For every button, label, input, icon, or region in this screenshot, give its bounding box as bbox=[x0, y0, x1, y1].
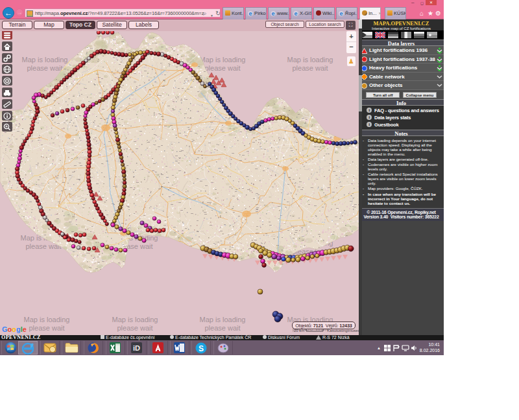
svg-text:please wait: please wait bbox=[292, 64, 328, 72]
svg-text:S: S bbox=[199, 344, 204, 353]
svg-text:please wait: please wait bbox=[204, 64, 240, 72]
svg-text:Map is loading: Map is loading bbox=[287, 56, 333, 64]
svg-text:please wait: please wait bbox=[27, 64, 62, 72]
svg-text:Map is loading: Map is loading bbox=[22, 56, 68, 64]
svg-text:please wait: please wait bbox=[117, 324, 152, 332]
svg-text:please wait: please wait bbox=[204, 324, 240, 332]
svg-text:please wait: please wait bbox=[29, 324, 64, 332]
svg-text:Map is loading: Map is loading bbox=[200, 316, 246, 323]
svg-text:iD: iD bbox=[133, 344, 140, 352]
svg-text:Map is loading: Map is loading bbox=[200, 56, 246, 64]
svg-text:Map is loading: Map is loading bbox=[24, 316, 70, 323]
svg-text:Map is loading: Map is loading bbox=[112, 316, 158, 323]
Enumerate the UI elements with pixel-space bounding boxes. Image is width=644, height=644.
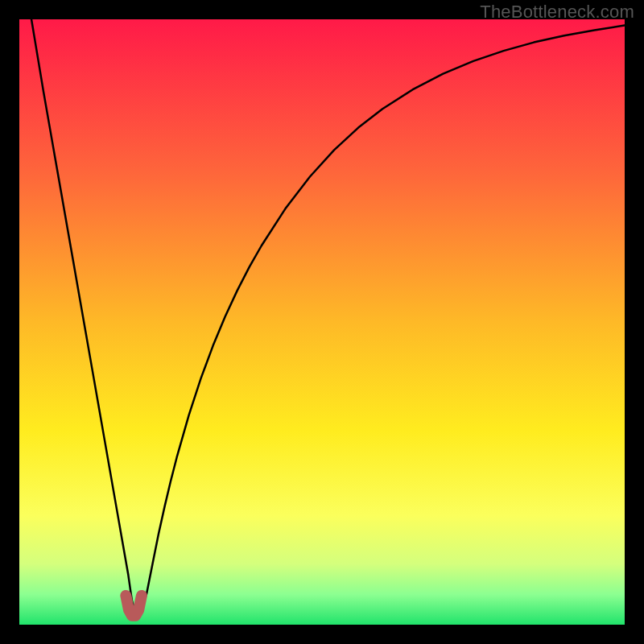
chart-frame: TheBottleneck.com bbox=[0, 0, 644, 644]
watermark-text: TheBottleneck.com bbox=[480, 2, 634, 23]
chart-svg bbox=[19, 19, 625, 625]
plot-area bbox=[19, 19, 625, 625]
gradient-background bbox=[19, 19, 625, 625]
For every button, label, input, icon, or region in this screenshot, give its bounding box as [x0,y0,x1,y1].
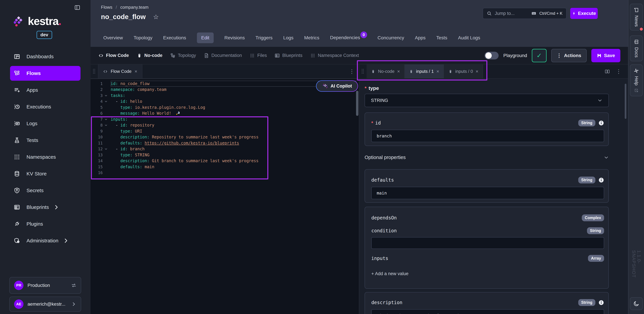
tab-executions[interactable]: Executions [163,32,186,43]
sidebar-item-plugins[interactable]: Plugins [10,217,80,231]
tab-audit-logs[interactable]: Audit Logs [458,32,480,43]
tab-tests[interactable]: Tests [436,32,447,43]
type-select[interactable]: STRING [364,94,609,107]
rail-button-news[interactable]: News [630,4,643,30]
id-property-card: * id String branch [364,113,609,146]
panel-menu-icon[interactable]: ⋮ [616,69,621,74]
panel-tab-inputs-0[interactable]: inputs / 0× [444,64,483,78]
sidebar-item-label: Flows [26,70,41,76]
line-number: 15 [90,165,103,169]
editor-tab-menu-icon[interactable]: ⋮ [349,68,359,75]
tenant-avatar: PR [14,281,24,290]
defaults-input[interactable]: main [371,187,604,199]
tab-metrics[interactable]: Metrics [304,32,319,43]
info-icon[interactable] [598,120,604,126]
description-input[interactable]: Git branch to summarize last week's prog… [371,309,604,314]
fold-chevron-icon[interactable] [103,118,109,121]
tab-revisions[interactable]: Revisions [224,32,245,43]
tab-logs[interactable]: Logs [283,32,294,43]
page-title: no_code_flow [101,13,146,20]
fold-chevron-icon[interactable] [103,124,109,127]
execute-button[interactable]: Execute [570,8,598,19]
yaml-editor[interactable]: AI Copilot 1id: no_code_flow2namespace: … [90,79,359,314]
tab-triggers[interactable]: Triggers [256,32,272,43]
playground-toggle[interactable] [484,52,498,59]
sidebar-item-administration[interactable]: Administration [10,233,80,248]
sidebar-item-logs[interactable]: Logs [10,116,80,131]
save-button[interactable]: Save [591,49,620,62]
favorite-star-icon[interactable]: ☆ [153,14,159,20]
line-number: 10 [90,135,103,139]
search-placeholder: Jump to... [495,11,528,16]
panel-tab-inputs-1[interactable]: inputs / 1× [405,64,444,78]
fold-chevron-icon[interactable] [103,148,109,151]
breadcrumb-flows[interactable]: Flows [101,5,112,10]
ai-copilot-button[interactable]: AI Copilot [316,80,358,92]
sidebar-item-apps[interactable]: Apps [10,83,80,97]
fold-chevron-icon[interactable] [103,94,109,97]
close-icon[interactable]: × [476,69,478,74]
collapse-sidebar-icon[interactable] [74,4,80,11]
tab-dependencies[interactable]: Dependencies0 [330,32,367,44]
close-icon[interactable]: × [134,69,137,74]
panel-tab-no-code[interactable]: No-code× [366,64,405,78]
mouse-icon [448,69,453,74]
tab-flow-code[interactable]: Flow Code × [98,64,142,78]
rail-button-docs[interactable]: Docs [630,35,643,61]
optional-properties-toggle[interactable]: Optional properties [364,155,609,160]
tab-overview[interactable]: Overview [103,32,123,43]
toolbar-item-blueprints[interactable]: Blueprints [274,53,302,58]
code-line: 10 description: Repository to summarize … [90,134,359,140]
fold-chevron-icon[interactable] [103,100,109,103]
validation-check-button[interactable]: ✓ [532,49,546,62]
editor-scrollbar[interactable] [356,91,358,116]
info-icon[interactable] [598,177,604,183]
toolbar-item-no-code[interactable]: No-code [137,53,162,58]
tab-edit[interactable]: Edit [197,32,214,43]
sidebar-item-kv-store[interactable]: KV Store [10,166,80,181]
add-value-button[interactable]: + Add a new value [371,271,604,276]
toolbar-item-documentation[interactable]: Documentation [204,53,242,58]
drag-handle-icon[interactable] [359,64,366,78]
sidebar-item-blueprints[interactable]: Blueprints [10,200,80,215]
close-icon[interactable]: × [397,69,400,74]
toolbar-item-topology[interactable]: Topology [170,53,196,58]
line-number: 13 [90,153,103,157]
jump-to-search[interactable]: Jump to... Ctrl/Cmd + K [483,8,566,19]
condition-input[interactable] [371,237,604,249]
panel-scrollbar[interactable] [625,84,626,119]
actions-button[interactable]: ⋮ Actions [551,49,587,62]
tab-apps[interactable]: Apps [415,32,426,43]
toolbar-item-files[interactable]: Files [250,53,267,58]
toolbar-item-namespace-context[interactable]: Namespace Context [310,53,359,58]
sidebar-item-label: Executions [26,104,51,110]
code-editor-pane: Flow Code × ⋮ AI Copilot 1id: no_code_fl… [90,64,359,314]
drag-handle-icon[interactable] [90,64,98,78]
info-icon[interactable] [598,300,604,306]
line-number: 1 [90,82,103,86]
tab-concurrency[interactable]: Concurrency [378,32,404,43]
theme-toggle-button[interactable] [630,297,643,310]
kestra-logo[interactable]: kestra. [14,15,61,27]
kv-icon [14,170,20,177]
breadcrumb-namespace[interactable]: company.team [120,5,148,10]
sidebar-item-label: Apps [26,87,38,93]
sidebar-item-dashboards[interactable]: Dashboards [10,49,80,64]
split-columns-icon[interactable] [604,69,610,74]
tenant-switcher[interactable]: PR Production [10,277,81,294]
sidebar-item-executions[interactable]: Executions [10,99,80,114]
toolbar-item-flow-code[interactable]: Flow Code [98,53,129,58]
sidebar-item-secrets[interactable]: Secrets [10,183,80,198]
sidebar-item-flows[interactable]: Flows [10,66,80,81]
sidebar-item-tests[interactable]: Tests [10,133,80,148]
code-line: 4 - id: hello [90,99,359,105]
tab-topology[interactable]: Topology [134,32,152,43]
user-menu[interactable]: AE aemerich@kestr... [10,297,81,312]
rail-button-help[interactable]: Help [630,64,643,96]
blueprints-icon [14,204,20,210]
line-number: 6 [90,111,103,116]
close-icon[interactable]: × [436,69,439,74]
search-icon [487,11,492,16]
sidebar-item-namespaces[interactable]: Namespaces [10,150,80,164]
id-input[interactable]: branch [371,130,604,142]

**********

Return every entry above exactly as written, with no pictures included.

For every button, label, input, icon, or region in this screenshot, give its bounding box as bbox=[x0, y0, x1, y1].
svg-text:please wait: please wait bbox=[292, 64, 328, 72]
svg-text:S: S bbox=[199, 344, 204, 353]
svg-text:please wait: please wait bbox=[204, 64, 240, 72]
svg-text:Map is loading: Map is loading bbox=[287, 56, 333, 64]
svg-text:please wait: please wait bbox=[27, 64, 62, 72]
svg-text:Map is loading: Map is loading bbox=[22, 56, 68, 64]
svg-text:please wait: please wait bbox=[117, 324, 152, 332]
svg-text:please wait: please wait bbox=[204, 324, 240, 332]
svg-text:please wait: please wait bbox=[29, 324, 64, 332]
svg-text:Map is loading: Map is loading bbox=[200, 316, 246, 323]
svg-text:iD: iD bbox=[133, 344, 140, 352]
svg-text:Map is loading: Map is loading bbox=[200, 56, 246, 64]
svg-text:Map is loading: Map is loading bbox=[24, 316, 70, 323]
svg-text:Map is loading: Map is loading bbox=[112, 316, 158, 323]
Enumerate the UI elements with pixel-space bounding boxes. Image is width=644, height=644.
chart-frame: TheBottleneck.com bbox=[0, 0, 644, 644]
watermark-text: TheBottleneck.com bbox=[480, 2, 634, 23]
chart-svg bbox=[19, 19, 625, 625]
plot-area bbox=[19, 19, 625, 625]
gradient-background bbox=[19, 19, 625, 625]
For every button, label, input, icon, or region in this screenshot, give its bounding box as [x0,y0,x1,y1].
tab-executions[interactable]: Executions [163,32,186,43]
sidebar-item-plugins[interactable]: Plugins [10,217,80,231]
tab-audit-logs[interactable]: Audit Logs [458,32,480,43]
tab-tests[interactable]: Tests [436,32,447,43]
type-select[interactable]: STRING [364,94,609,107]
rail-button-news[interactable]: News [630,4,643,30]
id-property-card: * id String branch [364,113,609,146]
panel-menu-icon[interactable]: ⋮ [616,69,621,74]
panel-tab-inputs-0[interactable]: inputs / 0× [444,64,483,78]
sidebar-item-label: Flows [26,70,41,76]
line-number: 15 [90,165,103,169]
editor-tab-menu-icon[interactable]: ⋮ [349,68,359,75]
tenant-avatar: PR [14,281,24,290]
defaults-input[interactable]: main [371,187,604,199]
tab-metrics[interactable]: Metrics [304,32,319,43]
info-icon[interactable] [598,120,604,126]
description-input[interactable]: Git branch to summarize last week's prog… [371,309,604,314]
fold-chevron-icon[interactable] [103,118,109,121]
tab-revisions[interactable]: Revisions [224,32,245,43]
tab-logs[interactable]: Logs [283,32,294,43]
page-title: no_code_flow [101,13,146,20]
fold-chevron-icon[interactable] [103,124,109,127]
execute-button[interactable]: Execute [570,8,598,19]
yaml-editor[interactable]: AI Copilot 1id: no_code_flow2namespace: … [90,79,359,314]
tab-triggers[interactable]: Triggers [256,32,272,43]
playground-toggle[interactable] [484,52,498,59]
sidebar-item-administration[interactable]: Administration [10,233,80,248]
sidebar-item-logs[interactable]: Logs [10,116,80,131]
save-button[interactable]: Save [591,49,620,62]
favorite-star-icon[interactable]: ☆ [153,14,159,20]
line-number: 10 [90,135,103,139]
search-placeholder: Jump to... [495,11,528,16]
panel-tab-inputs-1[interactable]: inputs / 1× [405,64,444,78]
fold-chevron-icon[interactable] [103,148,109,151]
breadcrumb-flows[interactable]: Flows [101,5,112,10]
ai-copilot-button[interactable]: AI Copilot [316,80,358,92]
sidebar-item-apps[interactable]: Apps [10,83,80,97]
fold-chevron-icon[interactable] [103,94,109,97]
close-icon[interactable]: × [476,69,478,74]
collapse-sidebar-icon[interactable] [74,4,80,11]
tab-dependencies[interactable]: Dependencies0 [330,32,367,44]
close-icon[interactable]: × [134,69,137,74]
panel-tab-no-code[interactable]: No-code× [366,64,405,78]
mouse-icon [448,69,453,74]
tab-flow-code[interactable]: Flow Code × [98,64,142,78]
rail-button-docs[interactable]: Docs [630,35,643,61]
optional-properties-toggle[interactable]: Optional properties [364,155,609,160]
tab-overview[interactable]: Overview [103,32,123,43]
toolbar-item-blueprints[interactable]: Blueprints [274,53,302,58]
code-line: 10 description: Repository to summarize … [90,134,359,140]
fold-chevron-icon[interactable] [103,100,109,103]
validation-check-button[interactable]: ✓ [532,49,546,62]
editor-scrollbar[interactable] [356,91,358,116]
info-icon[interactable] [598,177,604,183]
toolbar-item-no-code[interactable]: No-code [137,53,162,58]
tab-edit[interactable]: Edit [197,32,214,43]
sidebar-item-kv-store[interactable]: KV Store [10,166,80,181]
add-value-button[interactable]: + Add a new value [371,271,604,276]
toolbar-item-documentation[interactable]: Documentation [204,53,242,58]
drag-handle-icon[interactable] [359,64,366,78]
sidebar-item-blueprints[interactable]: Blueprints [10,200,80,215]
close-icon[interactable]: × [397,69,400,74]
toolbar-item-topology[interactable]: Topology [170,53,196,58]
line-number: 13 [90,153,103,157]
jump-to-search[interactable]: Jump to... Ctrl/Cmd + K [483,8,566,19]
condition-input[interactable] [371,237,604,249]
panel-scrollbar[interactable] [625,84,626,119]
actions-button[interactable]: ⋮ Actions [551,49,587,62]
tab-apps[interactable]: Apps [415,32,426,43]
toolbar-item-files[interactable]: Files [250,53,267,58]
toolbar-item-namespace-context[interactable]: Namespace Context [310,53,359,58]
sidebar-item-label: Executions [26,104,51,110]
code-editor-pane: Flow Code × ⋮ AI Copilot 1id: no_code_fl… [90,64,359,314]
drag-handle-icon[interactable] [90,64,98,78]
info-icon[interactable] [598,300,604,306]
line-number: 1 [90,82,103,86]
tab-concurrency[interactable]: Concurrency [378,32,404,43]
theme-toggle-button[interactable] [630,297,643,310]
kestra-logo[interactable]: kestra. [14,15,61,27]
kv-icon [14,170,20,177]
breadcrumb-namespace[interactable]: company.team [120,5,148,10]
sidebar-item-label: Apps [26,87,38,93]
sidebar-item-dashboards[interactable]: Dashboards [10,49,80,64]
split-columns-icon[interactable] [604,69,610,74]
tenant-switcher[interactable]: PR Production [10,277,81,294]
sidebar-item-executions[interactable]: Executions [10,99,80,114]
toolbar-item-flow-code[interactable]: Flow Code [98,53,129,58]
sidebar-item-secrets[interactable]: Secrets [10,183,80,198]
sidebar-item-flows[interactable]: Flows [10,66,80,81]
sidebar-item-tests[interactable]: Tests [10,133,80,148]
code-line: 4 - id: hello [90,99,359,105]
tab-topology[interactable]: Topology [134,32,152,43]
user-menu[interactable]: AE aemerich@kestr... [10,297,81,312]
rail-button-help[interactable]: Help [630,64,643,96]
blueprints-icon [14,204,20,210]
line-number: 6 [90,111,103,116]
close-icon[interactable]: × [436,69,439,74]
search-icon [487,11,492,16]
sidebar-item-namespaces[interactable]: Namespaces [10,150,80,164]
id-input[interactable]: branch [371,130,604,142]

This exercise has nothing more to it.